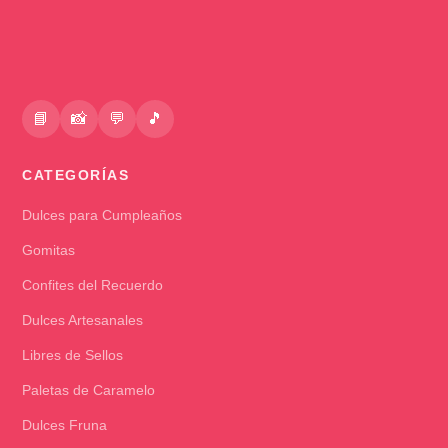
📘
📸
💬
🎵
CATEGORÍAS
Dulces para Cumpleaños
Gomitas
Confites del Recuerdo
Dulces Artesanales
Libres de Sellos
Paletas de Caramelo
Dulces Fruna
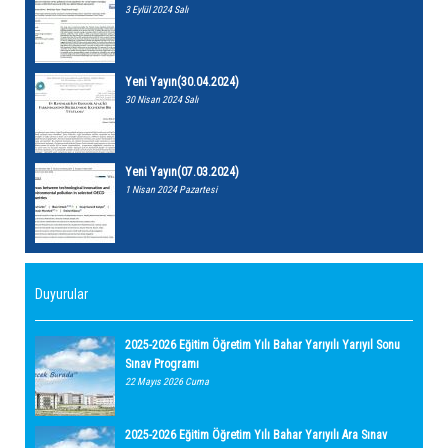
3 Eylül 2024 Salı
Yeni Yayın(30.04.2024)
30 Nisan 2024 Salı
Yeni Yayın(07.03.2024)
1 Nisan 2024 Pazartesi
Duyurular
2025-2026 Eğitim Öğretim Yılı Bahar Yarıyılı Yarıyıl Sonu
Sınav Programı
22 Mayıs 2026 Cuma
2025-2026 Eğitim Öğretim Yılı Bahar Yarıyılı Ara Sınav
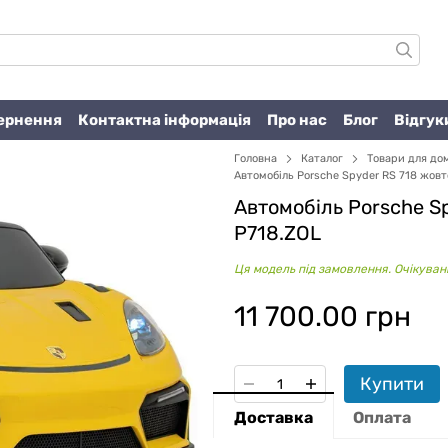
вернення
Контактна інформація
Про нас
Блог
Відгук
Головна
Каталог
Товари для до
Автомобіль Porsche Spyder RS ​​718 жов
Автомобіль Porsche Sp
P718.ZOL
Ця модель під замовлення. Очікувани
11 700.00 грн
Купити
Доставка
Оплата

### Task to carry out
If a line in the material above holds "Dulces", copy it.

### Expected answer
Dulces para Cumpleaños
Dulces Artesanales
Dulces Fruna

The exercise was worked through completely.